I had some more caviar, as did Lulu. “Does Matthew know about this?” I asked, munching.
“No one knows about it. Except for Norbert and Toy, of course.”
“Why tell me?”
Her eyes shone at me in the candlelight. “I thought that was kind of obvious,” she said huskily.
I opened the other bottle of Dom Pérignon. When I returned with it she was back up on her feet, shoes on. Lulu was busy with the rest of the caviar.
“Do me a small favor?” she asked shyly, gazing up at me.
“What is it?”
“Dance with me?”
“I don’t hear any music.”
She’d brought her own. The cassette was in her tote bag. She popped it into my player. I could tell after one note what it was—Ray Charles’s version of
Georgia on My Mind
. Our song, the one we danced to over and over again that first night, when we drank up peppery vodka—and each other—at the Polish Seaman’s Club on First Avenue and Ninth Street. When we knew.

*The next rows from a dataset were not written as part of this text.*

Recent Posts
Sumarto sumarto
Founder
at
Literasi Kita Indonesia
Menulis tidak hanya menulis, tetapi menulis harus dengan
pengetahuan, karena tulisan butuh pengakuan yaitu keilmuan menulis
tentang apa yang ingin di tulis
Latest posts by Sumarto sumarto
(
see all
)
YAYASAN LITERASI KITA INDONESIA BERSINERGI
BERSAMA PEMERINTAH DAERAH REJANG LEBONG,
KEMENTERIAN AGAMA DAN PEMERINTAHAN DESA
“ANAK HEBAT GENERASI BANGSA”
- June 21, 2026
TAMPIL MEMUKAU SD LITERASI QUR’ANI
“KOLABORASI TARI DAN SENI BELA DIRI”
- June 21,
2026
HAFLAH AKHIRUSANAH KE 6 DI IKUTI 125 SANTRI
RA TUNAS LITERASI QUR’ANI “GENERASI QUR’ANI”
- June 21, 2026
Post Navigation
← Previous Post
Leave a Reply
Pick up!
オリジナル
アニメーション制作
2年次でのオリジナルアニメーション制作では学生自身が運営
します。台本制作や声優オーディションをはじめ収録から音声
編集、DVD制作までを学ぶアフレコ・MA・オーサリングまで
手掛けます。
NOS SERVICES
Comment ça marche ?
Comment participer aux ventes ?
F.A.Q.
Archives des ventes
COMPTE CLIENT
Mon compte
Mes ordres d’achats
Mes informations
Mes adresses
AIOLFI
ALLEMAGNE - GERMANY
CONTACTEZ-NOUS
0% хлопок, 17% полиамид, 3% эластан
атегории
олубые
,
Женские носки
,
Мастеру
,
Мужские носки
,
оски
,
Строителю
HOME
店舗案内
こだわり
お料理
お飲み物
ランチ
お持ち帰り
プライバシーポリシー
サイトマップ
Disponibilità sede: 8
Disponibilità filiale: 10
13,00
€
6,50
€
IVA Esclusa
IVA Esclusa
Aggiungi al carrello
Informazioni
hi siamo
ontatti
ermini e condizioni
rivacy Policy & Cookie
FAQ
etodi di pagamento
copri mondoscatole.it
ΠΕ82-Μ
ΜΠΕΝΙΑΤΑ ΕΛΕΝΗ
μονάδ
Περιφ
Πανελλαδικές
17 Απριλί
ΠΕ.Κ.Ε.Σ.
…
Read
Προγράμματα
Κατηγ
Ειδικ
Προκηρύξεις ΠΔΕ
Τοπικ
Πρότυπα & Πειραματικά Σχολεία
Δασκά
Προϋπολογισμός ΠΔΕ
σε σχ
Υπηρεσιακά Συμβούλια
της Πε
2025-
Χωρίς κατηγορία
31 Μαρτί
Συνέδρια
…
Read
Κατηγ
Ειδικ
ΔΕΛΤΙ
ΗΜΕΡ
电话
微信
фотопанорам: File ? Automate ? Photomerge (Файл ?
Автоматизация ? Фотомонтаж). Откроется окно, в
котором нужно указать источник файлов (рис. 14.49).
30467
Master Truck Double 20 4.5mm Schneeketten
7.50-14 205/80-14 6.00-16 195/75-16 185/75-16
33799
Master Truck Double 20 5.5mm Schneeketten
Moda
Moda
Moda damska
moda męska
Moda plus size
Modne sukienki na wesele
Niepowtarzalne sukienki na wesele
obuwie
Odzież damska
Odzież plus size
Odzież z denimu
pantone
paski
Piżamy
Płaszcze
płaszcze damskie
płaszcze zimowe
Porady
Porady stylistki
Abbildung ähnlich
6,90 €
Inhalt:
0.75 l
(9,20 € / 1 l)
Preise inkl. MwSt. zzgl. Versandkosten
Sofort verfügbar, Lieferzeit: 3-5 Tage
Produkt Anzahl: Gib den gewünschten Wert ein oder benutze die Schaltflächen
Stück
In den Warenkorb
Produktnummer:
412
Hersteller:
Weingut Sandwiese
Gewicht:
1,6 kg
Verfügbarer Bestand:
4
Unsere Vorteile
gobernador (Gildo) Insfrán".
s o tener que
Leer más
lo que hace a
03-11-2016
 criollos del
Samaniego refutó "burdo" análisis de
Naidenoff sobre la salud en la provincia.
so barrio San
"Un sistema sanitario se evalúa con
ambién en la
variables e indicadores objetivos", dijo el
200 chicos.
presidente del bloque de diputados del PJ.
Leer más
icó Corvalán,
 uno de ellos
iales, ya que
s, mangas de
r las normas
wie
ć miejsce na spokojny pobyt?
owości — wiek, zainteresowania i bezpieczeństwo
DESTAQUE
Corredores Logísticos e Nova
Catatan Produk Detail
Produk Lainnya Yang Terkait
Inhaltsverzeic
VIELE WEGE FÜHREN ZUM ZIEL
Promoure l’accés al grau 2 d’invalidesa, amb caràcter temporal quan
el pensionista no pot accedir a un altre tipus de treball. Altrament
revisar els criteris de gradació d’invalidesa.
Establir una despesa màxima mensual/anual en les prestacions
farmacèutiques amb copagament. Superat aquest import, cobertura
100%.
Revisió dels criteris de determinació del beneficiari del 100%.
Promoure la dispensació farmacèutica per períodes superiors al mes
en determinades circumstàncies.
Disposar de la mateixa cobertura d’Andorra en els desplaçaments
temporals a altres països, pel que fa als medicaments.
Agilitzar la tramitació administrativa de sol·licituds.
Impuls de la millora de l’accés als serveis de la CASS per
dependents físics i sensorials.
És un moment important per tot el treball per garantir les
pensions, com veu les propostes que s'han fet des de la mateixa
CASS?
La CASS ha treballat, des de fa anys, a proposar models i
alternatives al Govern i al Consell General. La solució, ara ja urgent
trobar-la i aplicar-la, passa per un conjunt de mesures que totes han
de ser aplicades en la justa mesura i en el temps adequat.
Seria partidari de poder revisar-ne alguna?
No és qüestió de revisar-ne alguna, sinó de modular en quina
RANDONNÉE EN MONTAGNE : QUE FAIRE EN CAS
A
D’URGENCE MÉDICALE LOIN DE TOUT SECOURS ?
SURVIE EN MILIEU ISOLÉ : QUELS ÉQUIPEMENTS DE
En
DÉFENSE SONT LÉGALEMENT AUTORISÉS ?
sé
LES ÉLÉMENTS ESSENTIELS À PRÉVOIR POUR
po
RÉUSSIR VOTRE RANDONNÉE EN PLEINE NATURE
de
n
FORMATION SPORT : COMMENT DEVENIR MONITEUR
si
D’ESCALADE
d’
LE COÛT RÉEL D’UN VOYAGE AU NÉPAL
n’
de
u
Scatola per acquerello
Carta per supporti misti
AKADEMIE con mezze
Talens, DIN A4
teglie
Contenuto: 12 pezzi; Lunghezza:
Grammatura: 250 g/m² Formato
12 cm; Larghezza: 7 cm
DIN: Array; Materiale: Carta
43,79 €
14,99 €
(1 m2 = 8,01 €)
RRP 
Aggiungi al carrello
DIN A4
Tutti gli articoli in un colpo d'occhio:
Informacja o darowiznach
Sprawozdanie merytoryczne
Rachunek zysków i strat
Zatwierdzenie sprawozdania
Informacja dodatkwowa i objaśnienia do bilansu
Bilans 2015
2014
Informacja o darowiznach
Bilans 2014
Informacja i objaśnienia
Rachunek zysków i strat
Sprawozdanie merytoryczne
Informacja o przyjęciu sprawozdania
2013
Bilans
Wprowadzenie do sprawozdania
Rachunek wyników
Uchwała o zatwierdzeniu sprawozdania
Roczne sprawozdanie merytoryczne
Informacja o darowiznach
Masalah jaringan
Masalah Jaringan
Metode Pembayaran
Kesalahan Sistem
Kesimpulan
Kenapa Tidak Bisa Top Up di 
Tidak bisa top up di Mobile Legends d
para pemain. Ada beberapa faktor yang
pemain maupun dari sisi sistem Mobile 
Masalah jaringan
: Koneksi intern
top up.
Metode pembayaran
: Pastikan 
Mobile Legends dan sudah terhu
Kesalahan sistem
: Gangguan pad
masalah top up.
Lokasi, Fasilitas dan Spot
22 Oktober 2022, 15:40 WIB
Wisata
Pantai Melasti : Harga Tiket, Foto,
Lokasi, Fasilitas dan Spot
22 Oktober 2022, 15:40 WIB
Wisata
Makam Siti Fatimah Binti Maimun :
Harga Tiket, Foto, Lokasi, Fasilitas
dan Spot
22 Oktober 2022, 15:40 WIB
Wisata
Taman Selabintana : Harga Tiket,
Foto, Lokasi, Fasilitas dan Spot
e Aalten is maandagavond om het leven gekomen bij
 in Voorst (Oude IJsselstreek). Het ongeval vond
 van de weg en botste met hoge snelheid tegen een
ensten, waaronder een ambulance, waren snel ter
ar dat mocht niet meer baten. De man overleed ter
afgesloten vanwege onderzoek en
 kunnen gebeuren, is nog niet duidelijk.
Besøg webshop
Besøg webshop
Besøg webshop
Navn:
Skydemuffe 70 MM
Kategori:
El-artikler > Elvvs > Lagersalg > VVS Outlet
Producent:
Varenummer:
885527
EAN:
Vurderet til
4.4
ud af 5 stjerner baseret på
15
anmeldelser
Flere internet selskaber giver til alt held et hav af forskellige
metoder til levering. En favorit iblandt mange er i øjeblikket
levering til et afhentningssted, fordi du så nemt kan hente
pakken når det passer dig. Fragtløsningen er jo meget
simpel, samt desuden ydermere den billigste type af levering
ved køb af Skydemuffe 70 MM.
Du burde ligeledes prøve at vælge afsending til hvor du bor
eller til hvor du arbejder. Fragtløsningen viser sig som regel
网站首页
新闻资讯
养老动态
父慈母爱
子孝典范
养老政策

“This song belongs to Merilee,” I said, my chest aching.
“I know. I read about it in
People
. Also about the champagne and caviar.”
“There are no secrets anymore, are there?”
“Not for people like us.” She held her arms out wide. “Shall we?”
“I’m afraid not. Sacrilegious.”
“But I thought she … I mean, aren’t the two of you—?”
“We’re not through. And it’s still our song.”